Il caricamento di contenuti su enciclopedie online che non hanno fini commerciali come Wikipedia o su piattaforme per la condivisione di software open source, come GitHub, e sui cloud è escluso dall'obbligo di rispettare le nuove regole sul copyright. Anche i meme come le parodie, le citazioni e i pastiche saranno esenti.
Una tutela specifica è prevista anche per le startup. Le piattaforme esistenti da meno di 3 anni saranno soggette a obblighi meno gravi rispetto a quelli previsti per i giganti del Web.
Sebbene la riforma sembra offrire maggiori garanzie per autori ed editori, non mancano dubbi e perplessità. Tra gli articoli più contestati compaiono sicuramente l’articolo 13 le l’articolo 11, che ha ad oggetto il riconoscimento agli editori della stampa del diritto d’autore sull'uso delle proprie pubblicazioni da parte delle piattaforme e degli aggregatori di notizie online.
In particolare, l’articolo 11 della Direttiva Ue - recante il titolo “Protezione delle pubblicazioni di carattere giornalistico in caso di utilizzo digitale"- prevede l’obbligo per le piattaforme online che pubblicano snippet (cioè frammenti ed esempi di codice sorgente) a munirsi di una licenza preventiva da parte del detentore dei diritti.
Si segnala che l’articolo 11 potrebbe provocare degli effetti negativi per i siti che diffondono notizie, sia in termini di traffico che di visibilità online, ciò perché le piattaforme come Google oppure Facebook potrebbero rifiutarsi di pagare il compenso richiesto su determinati articoli, con la conseguenza di diminuire drasticamente il traffico in entrata verso i siti.
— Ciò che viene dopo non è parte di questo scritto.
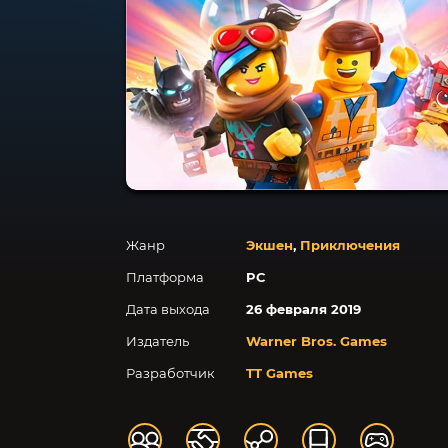
Жанр
Экшен
,
Приключения
Платформа
PC
Дата выхода
26 февраля 2019
Издатель
Warner Bros. Games
Разработчик
TT Games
Dunque, l’articolo 11 si propone l’obiettivo di bilanciare il rapporto tra le piattaforme online (come Google e Facebook e molti altri) e gli editori, per fermare lo sfruttamento dei contenuti editoriali.
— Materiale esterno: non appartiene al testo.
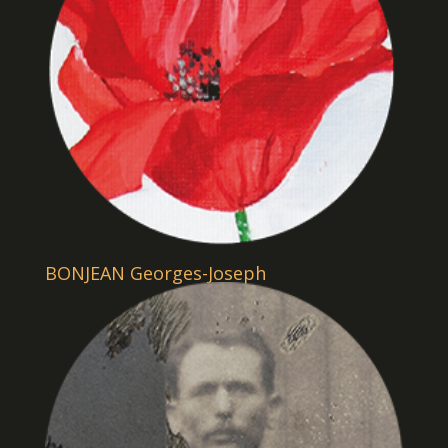
BONJEAN Georges-Joseph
La questione non è affatto semplice: da una parte gli editori accusano i grandi social network ed i motori di ricerca di sfruttare i loro contenuti senza offrire nessun compenso (si pensi ad esempio alle Newsfeed di Facebook), dall’altra parte le piattaforme online, invece, sostengono che la loro funzione di informazione non faccia altro che favorire gli interessi degli editori.
Tuttavia, per come è stato architettato, l’articolo 11 favorisce la posizione degli editori ma, tuttavia, alcuni pensano che il possibile rifiuto di pagare da parte delle piattaforme online possa danneggiare i gruppi editoriali più piccoli.
La direttiva sul copyright e stabilisce anche che ogni Stato membro deve assicurarsi che i compensi destinati agli editori siano equi rispetto all’uso dei contenuti da parte dei fornitori di servizi di informazione, senza però precisare le modalità di valutazione di questa equità.
Invece ancora non ha trovato soluzione il vero problema che preoccupa cittadini e ong: come evitare che i filtri automatici impediscano anche gli usi leciti previsti dalla legge come il diritto di critica, commento, citazione o parodia. Anche se nel testo della direttiva si sottolinea l’importanza di garantire questi diritti fondamentali e il fatto che le piattaforme debbano munirsi di sistemi di verifica delle contestazioni a una rimozione illecita, resta il dubbio su quanto possa essere lungo questo procedimento.
Basti pensare, ad esempio, ad un video satirico contro un politico che commenta i fatti del giorno. In questo caso il tempismo è tutto, ma l’uso di spezzoni delle sue frasi prese dai telegiornali potrebbe allertare i filtri automatici e eliminarlo. Quanto tempo ci vorrebbe per stabilire nel contenzioso con la piattaforma? Anche una sola settimana priverebbe quel video della forza che avrebbe avuto se pubblicato tempestivamente. In verità è che oggi una soluzione purtroppo ancora non c’è.